As I read more discussions of the relationship between mathematics and physics, I find that what mathematics might reveal about how physical science progresses becomes an increasingly interesting question.
I recently found the text of a lecture given by Paul Dirac in 1939. It was reproduced on the occasion of the Dirac Centennial Celebration organized by the Department of Applied Mathematics and Theoretical Physics at the University of Cambridge in 2002. The title of the lecture is “The Relation between Mathematics and Physics.” Dirac remarks, right away, that “there is no logical reason” why mathematical reasoning should succeed as one of the two methods used by the physicist to study natural phenomena (the other being experiment and observation). And, early in the talk, he says the following:
One might describe the mathematical quality in Nature by saying that the universe is so constituted that mathematics is a useful tool in its description. However, recent advances in physical science show that this statement of the case is too trivial. The connection between mathematics and the description of the universe goes far deeper than this, and one can get an appreciation of it only from a thorough examination of the various facts that make it up.
He goes on to survey the conceptual shifts that have happened in physics – from the equations that represent the laws of motion in Newtonian physics, to the geometry of Einstein’s space-time, and the non-commutative algebra of quantum mechanics. He made what I thought was an unexpected distinction between classical laws, governed by “a principle of simplicity,” and the mathematical beauty that makes the theory of relativity so compelling. About this Dirac says the following:
The research worker, in his efforts to express the fundamental laws of Nature in mathematical form, should strive mainly for mathematical beauty…It often happens that the requirements of simplicity and of beauty are the same, but where they clash the latter must take precedence.

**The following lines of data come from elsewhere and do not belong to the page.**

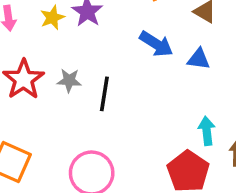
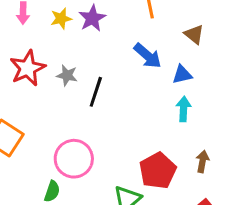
blue triangle: (199, 59) -> (182, 75), turned -30
cyan arrow: (207, 131) -> (184, 109), moved

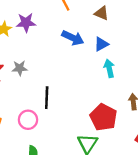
purple star: (92, 18) -> (26, 23), turned -30
black line: (96, 92) -> (47, 98), moved
pink circle: (74, 159) -> (28, 120), moved, size x0.7

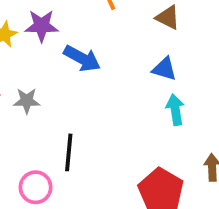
blue arrow: (73, 38) -> (82, 58), moved
blue triangle: (101, 44) -> (164, 69), turned 42

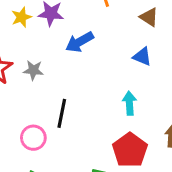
blue arrow: (82, 58) -> (80, 42), turned 116
cyan arrow: (175, 110) -> (129, 103), moved

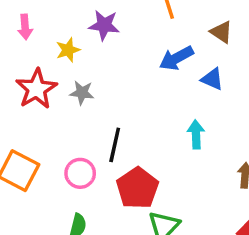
yellow star: (21, 17) -> (68, 50), moved
blue arrow: (80, 42) -> (176, 58), moved
red pentagon: (130, 150) -> (137, 188), moved

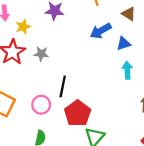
yellow star: (68, 50) -> (23, 27), moved
blue triangle: (212, 79) -> (124, 44), turned -40
cyan arrow: (196, 134) -> (127, 70), moved

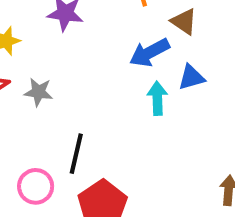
brown triangle: (129, 14) -> (184, 22), moved
cyan arrow: (127, 70) -> (157, 98), moved

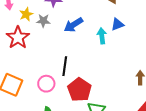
blue arrow: (149, 53) -> (73, 25), moved
gray star: (38, 92) -> (43, 21), moved

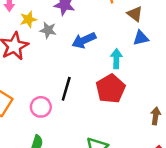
blue triangle: (117, 24) -> (141, 38), moved
red pentagon: (79, 90) -> (111, 89), moved

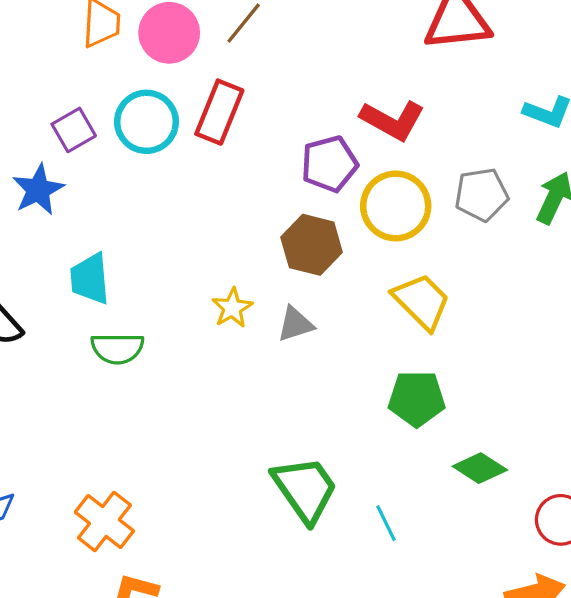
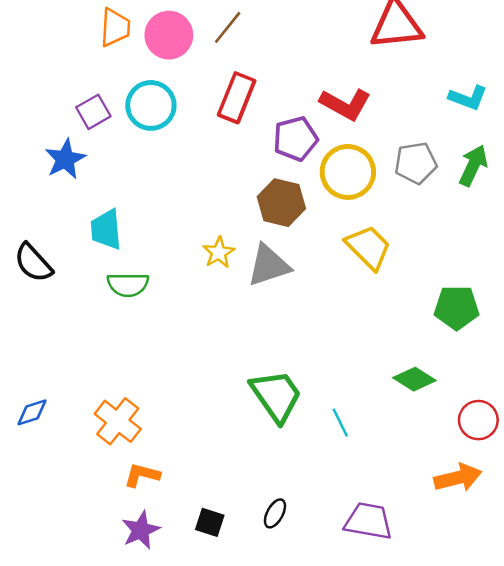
red rectangle: (219, 112) -> (237, 98), moved
gray triangle: (295, 324) -> (269, 265), size x1.5
green pentagon: (417, 399) -> (457, 308), moved

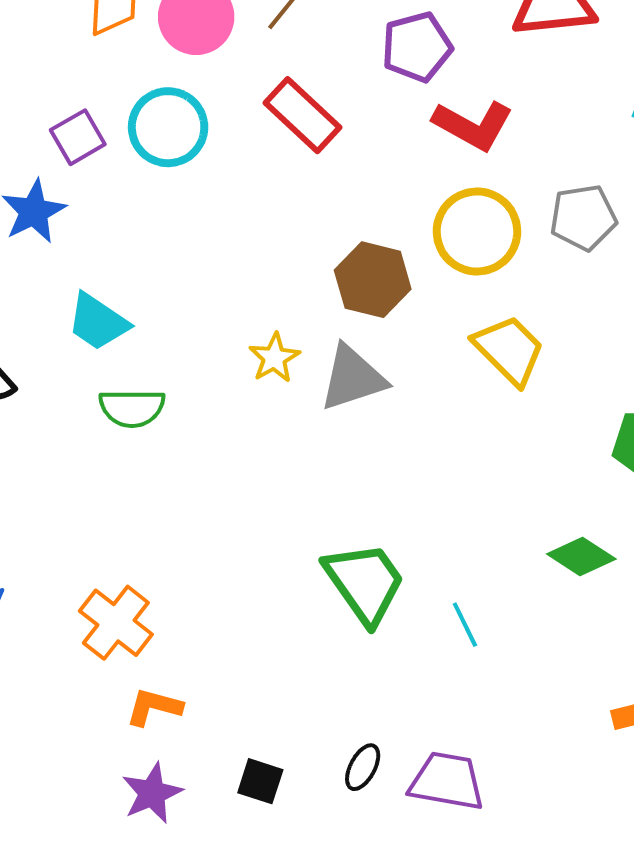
red rectangle: (237, 98) -> (302, 115), turned -69
purple pentagon: (295, 139) -> (417, 47), moved
cyan trapezoid: (106, 229) -> (98, 322), turned -51
purple trapezoid: (368, 521) -> (447, 781), moved

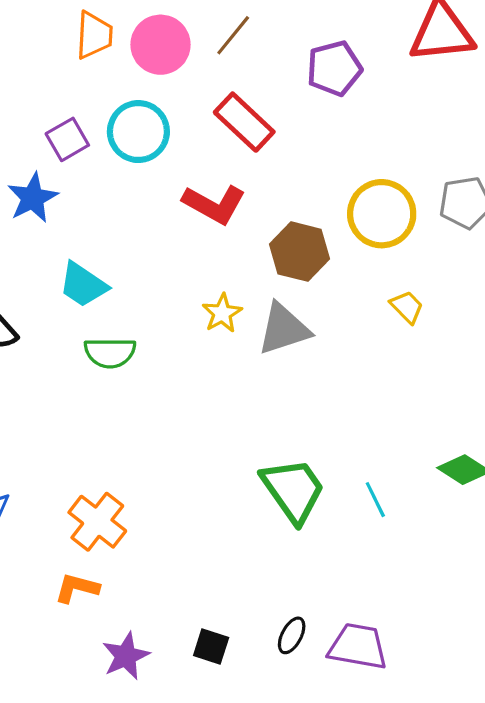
red L-shape: (473, 125) -> (214, 204), moved
yellow trapezoid: (509, 350) -> (407, 307), size x0.6
cyan line: (465, 625) -> (375, 500), moved
orange L-shape: (154, 707) -> (77, 588), moved

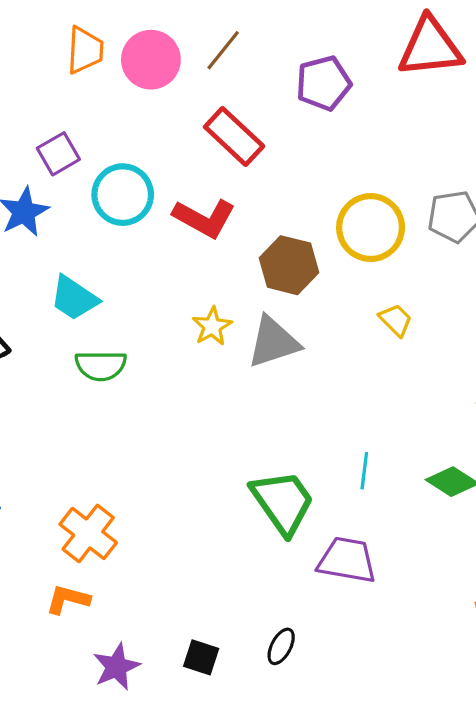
cyan circle: (138, 132) -> (123, 195), moved
cyan line: (375, 500) -> (364, 471), moved, turned 33
purple trapezoid: (358, 646) -> (347, 560), moved

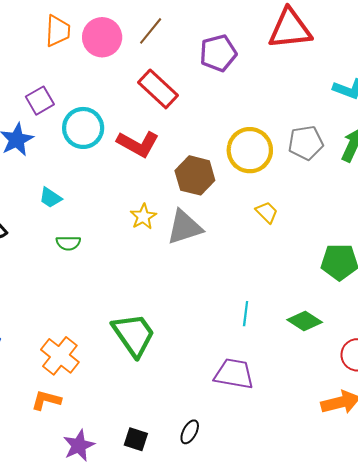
cyan trapezoid: (74, 298) -> (50, 198), size x0.7
green semicircle: (101, 366) -> (68, 243), size x0.7
green trapezoid: (283, 502) -> (134, 335), moved

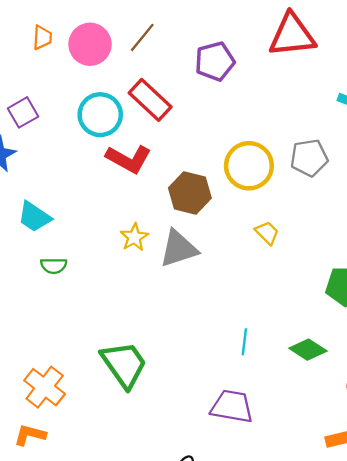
orange trapezoid: (58, 31) -> (42, 37), size x0.7
cyan circle: (83, 128) -> (100, 115), moved
cyan trapezoid: (50, 198) -> (34, 217), size x1.4

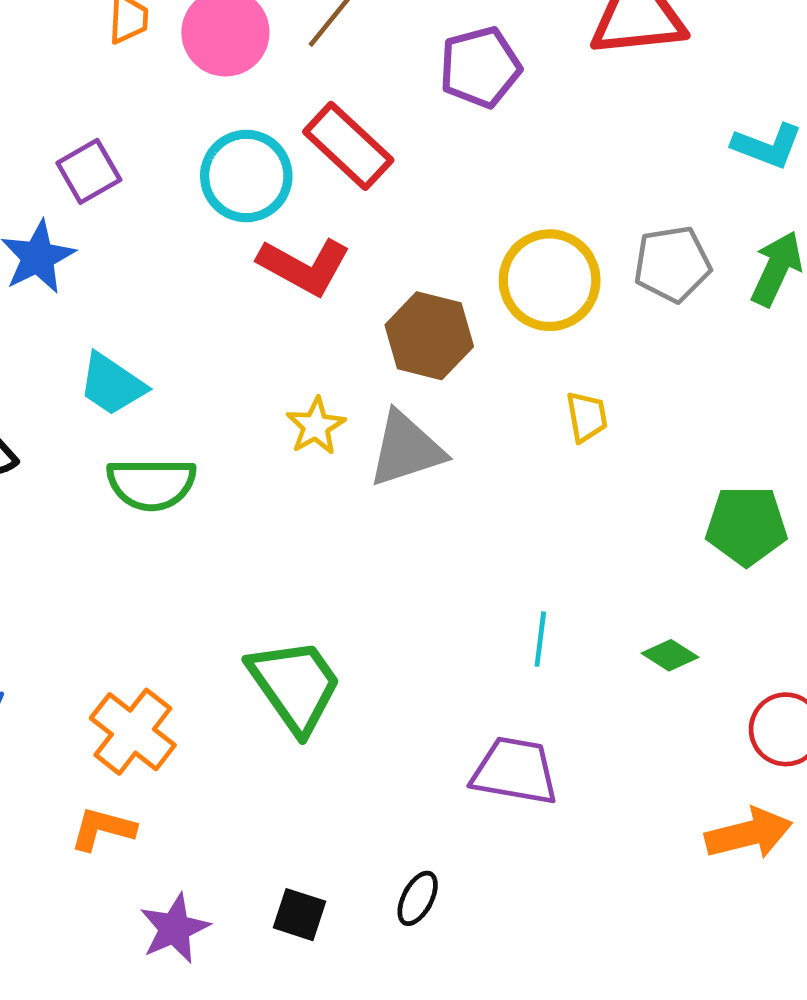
yellow trapezoid: (267, 233) -> (587, 417), turned 35
green semicircle: (54, 266) -> (151, 484), size x1.6
green diamond: (308, 350) -> (670, 655), size x0.7

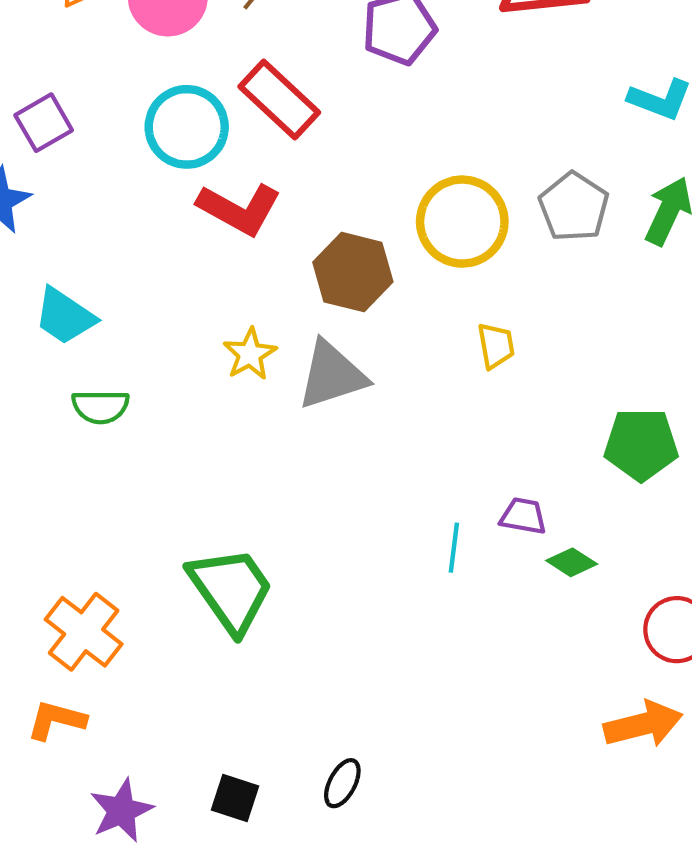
gray pentagon: (672, 264) -> (574, 207), turned -30
green semicircle: (151, 484) -> (100, 407), size x0.7
purple trapezoid: (515, 771) -> (523, 516), moved, size x0.6

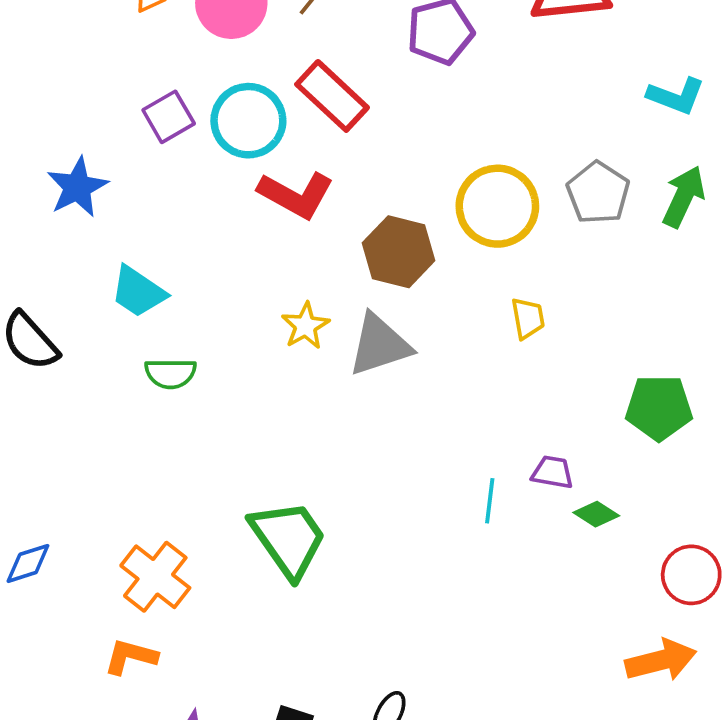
purple square: (44, 123) -> (169, 117), moved

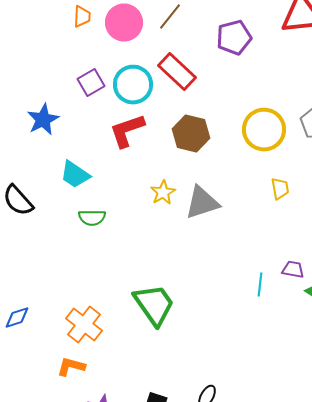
red L-shape: (296, 195) -> (127, 131), moved, turned 132
brown hexagon: (399, 252) -> (191, 134), moved

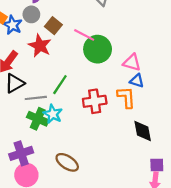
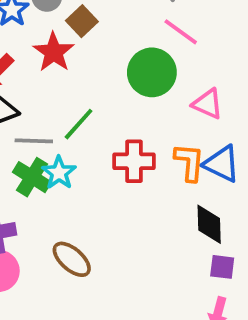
pink line: (84, 35) -> (181, 32), moved
blue triangle: (137, 81) -> (222, 164), moved, size x1.5
purple square: (157, 165) -> (222, 267), moved

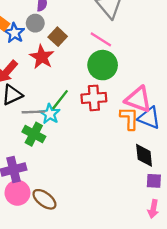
pink line: (181, 32) -> (101, 39), moved
pink triangle: (208, 104) -> (138, 99), moved, size x1.4
red cross: (134, 161) -> (94, 98), moved
cyan star: (59, 173) -> (50, 114), moved
brown ellipse: (72, 259) -> (44, 199), moved

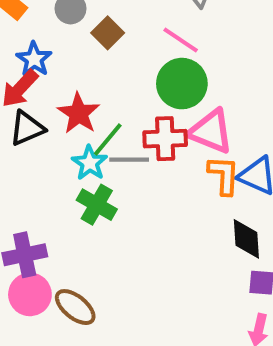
blue star: (14, 33) -> (34, 59), moved
red star: (42, 57) -> (79, 113), moved
pink triangle: (138, 99) -> (211, 131), moved
gray line: (33, 112) -> (129, 160), moved
green cross: (34, 134) -> (97, 205), moved

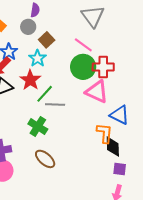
red cross: (165, 139) -> (103, 67), moved
cyan star: (90, 163) -> (38, 58), moved
orange L-shape: (224, 175) -> (105, 133), moved
brown ellipse: (75, 307) -> (45, 159), moved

In this light he proposes that a powerful method of research for physicists may very well be to first choose a promising branch of mathematics “influenced very much in this choice by considerations of mathematical beauty,” and then proceed to develop it, keeping an eye on the way it lends itself to physical interpretation. String theorists are among those who seem to have chosen this route. And here’s an interesting statement:
One may describe the situation by saying that the mathematician plays a game in which he himself invents the rules while the physicist plays a game in which the rules are provided by Nature, but as time goes on it becomes increasingly evident that the rules which the mathematician finds interesting are the same as those which Nature has chosen.
‘The rules,’ of course, are the consequences of various observed relationships among the concepts captured in mathematical symbol. These may be relationships among numbers, or among operations and transformations, or among spatial properties and geometric structures. While there continues to be disagreement about whether the rules are invented or discovered , what Dirac may be emphasizing about mathematics is that the mathematician looks only at the mathematics, requiring no other validation of what mathematician Richard Courant once called ‘verifiable fact.’
Yet mathematics is an equal partner in the design of physical theories, what we consider a purely empirical science. This fact must say something about the nuances of what we mean by ’empirical,’ which are often reflected in disputes between rationalists and empiricists. For some, the senses are like detectors to which a rational device of the mind is applied. But this perspective has been consistently challenged by research in cognitive science. These studies indicate strongly that the senses are not easily distinguished from that rational device. And perhaps it is this that is reflected in the growing blend of mathematics and physics.
Stephen Hawking was one of the speakers at the Dirac Centennial Celebration. The title given his talk was “Gödel and the end of physics.” But he wasn’t predicting the end of physics. The view he presents is, to some extent, a critique of the standard positivist approach to science, where the mathematical treatment of sensory data is the only source of knowledge. In this light, mathematics is not considered a product of the mind. Intuition and introspection, after all, play no role in the acquisition of knowledge. But how could one divorce intuition and introspection from mathematics? Physics’ increasing reliance on mathematics must be pointing to a relationship between mathematics and perception. And Hawking sees another problem. Physical theories, or mathematical models of physical systems, are self-referencing.
…we are not angels, who view the universe from the outside. Instead, we and our models, are both part of the universe we are describing. Thus a physical theory, is self referencing, like in Gödel’s theorem. One might therefore expect it to be either inconsistent, or incomplete. The theories we have so far, are both inconsistent, and incomplete.
Like Gregory Chaitin, Hawking seems to find this incompleteness promising.
Some people will be very disappointed if there is not an ultimate theory, that can be formulated as a finite number of principles. I used to belong to that camp, but I have changed my mind. I’m now glad that our search for understanding will never come to an end, and that we will always have the challenge of new discovery.